The planned statistical analysis was conducted using cluster-based permutation tests [60] over all the scalp electrodes and the entire post-stimulus epoch. The advantage of this approach is that it allows testing for effects anywhere on the scalp and any time in the epoch, while still controlling the familywise false positive rate, and without the experimenter needing to choose regions and time windows for analysis. The test works by comparing the ERPs elicited by the active and passive conditions at each channel and each sample, and identifying clusters of spatiotemporally adjacent data points where the difference between the two conditions exceeds some threshold; in our analysis, that threshold is two-tailed p<.1 in a t-test for the whole epoch. In other words, a t-test comparing active and passive were performed at every sample in every channel, and if a series of several time points in a row on the same channel and/or several adjacent channels at the same time all exceed this threshold, they are treated as a “cluster”. Next, each cluster is assigned a test statistic (in our case, the test statistic for a cluster is derived by summing the t-values of all the samples in the cluster), and the largest cluster-level test statistic in the epoch is taken as the observed test statistic for the data. Next, the data are randomly permuted (i.e., within each subject, the condition labels “active” and “passive” may be randomly switched) several thousand times, and with each random permutation the abovementioned procedure of identifying clusters and calculating a test statistic is repeated. This yields a permutation distribution of several thousand test statistics, against which the original observed test statistic is compared. The proportion of permutation test statistics that are larger than the original observed test statistic is the p-value for the test; if there is a significant difference between the active and passive ERPs then this value will be small.
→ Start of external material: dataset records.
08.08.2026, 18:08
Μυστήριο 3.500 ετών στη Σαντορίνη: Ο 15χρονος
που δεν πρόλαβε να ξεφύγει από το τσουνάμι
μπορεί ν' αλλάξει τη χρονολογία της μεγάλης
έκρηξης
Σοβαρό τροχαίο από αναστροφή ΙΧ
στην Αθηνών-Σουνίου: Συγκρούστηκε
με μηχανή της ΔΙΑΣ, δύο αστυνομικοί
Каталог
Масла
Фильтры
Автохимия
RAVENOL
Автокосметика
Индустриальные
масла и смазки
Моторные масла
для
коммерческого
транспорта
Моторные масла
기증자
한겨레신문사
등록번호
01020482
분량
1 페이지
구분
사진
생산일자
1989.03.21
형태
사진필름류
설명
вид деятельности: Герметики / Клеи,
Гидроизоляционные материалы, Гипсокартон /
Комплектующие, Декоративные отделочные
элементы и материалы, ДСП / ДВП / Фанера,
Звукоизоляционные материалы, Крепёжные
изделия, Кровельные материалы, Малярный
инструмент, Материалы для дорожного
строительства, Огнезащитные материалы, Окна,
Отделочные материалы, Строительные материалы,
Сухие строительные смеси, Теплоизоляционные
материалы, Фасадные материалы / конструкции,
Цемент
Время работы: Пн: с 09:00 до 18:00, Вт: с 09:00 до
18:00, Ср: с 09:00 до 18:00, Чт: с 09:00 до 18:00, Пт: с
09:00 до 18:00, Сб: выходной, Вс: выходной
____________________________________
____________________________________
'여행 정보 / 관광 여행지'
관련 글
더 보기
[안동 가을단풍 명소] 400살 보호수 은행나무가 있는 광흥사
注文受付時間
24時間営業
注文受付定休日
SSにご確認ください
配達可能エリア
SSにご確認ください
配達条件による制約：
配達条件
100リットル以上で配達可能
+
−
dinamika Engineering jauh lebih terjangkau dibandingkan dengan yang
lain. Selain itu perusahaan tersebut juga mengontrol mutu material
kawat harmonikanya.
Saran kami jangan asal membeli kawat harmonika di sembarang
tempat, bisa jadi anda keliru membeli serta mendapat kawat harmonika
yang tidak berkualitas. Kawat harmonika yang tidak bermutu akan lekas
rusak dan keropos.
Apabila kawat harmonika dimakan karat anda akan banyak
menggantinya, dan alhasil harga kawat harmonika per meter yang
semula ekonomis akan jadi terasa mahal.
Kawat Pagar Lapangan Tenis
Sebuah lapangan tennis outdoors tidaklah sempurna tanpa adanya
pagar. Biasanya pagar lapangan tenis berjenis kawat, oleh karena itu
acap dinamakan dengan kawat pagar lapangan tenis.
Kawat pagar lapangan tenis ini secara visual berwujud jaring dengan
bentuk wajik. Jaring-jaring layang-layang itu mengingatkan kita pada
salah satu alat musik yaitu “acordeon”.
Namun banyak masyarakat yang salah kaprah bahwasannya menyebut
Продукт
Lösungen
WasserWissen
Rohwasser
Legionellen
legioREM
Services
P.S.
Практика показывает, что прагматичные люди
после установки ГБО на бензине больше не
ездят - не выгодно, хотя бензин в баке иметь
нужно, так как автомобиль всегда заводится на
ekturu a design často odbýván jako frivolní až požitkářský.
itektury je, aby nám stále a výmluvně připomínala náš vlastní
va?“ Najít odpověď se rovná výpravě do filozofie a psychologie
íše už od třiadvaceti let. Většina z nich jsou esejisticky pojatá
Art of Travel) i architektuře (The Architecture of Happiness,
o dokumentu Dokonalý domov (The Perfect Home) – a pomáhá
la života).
Our rationale for using a cluster threshold of p<.1 was that this makes the test more sensitive to weak, sustained effects, similar to what was found in previous studies that have investigated thematic role processing. Effects were treated as significant if they obtained a p-value below.05 for the permutation test. The abovementioned cluster p<.1 criterion was only used in the procedure for generating clusters, not for actually evaluating the overall significance of the test. The p threshold used for generating clusters does not affect the conservativity of the overall test, as explained by [60]. For any sample to be included in a cluster, it needed to have at least two spatial neighbouring electrodes that also meet the threshold (we used the minnbchan=2 function in the Fieldtrip implementation of the cluster-based test). The permutation tests used 5000 iterations.

Predictions

There are several possible patterns of the results. These are described below.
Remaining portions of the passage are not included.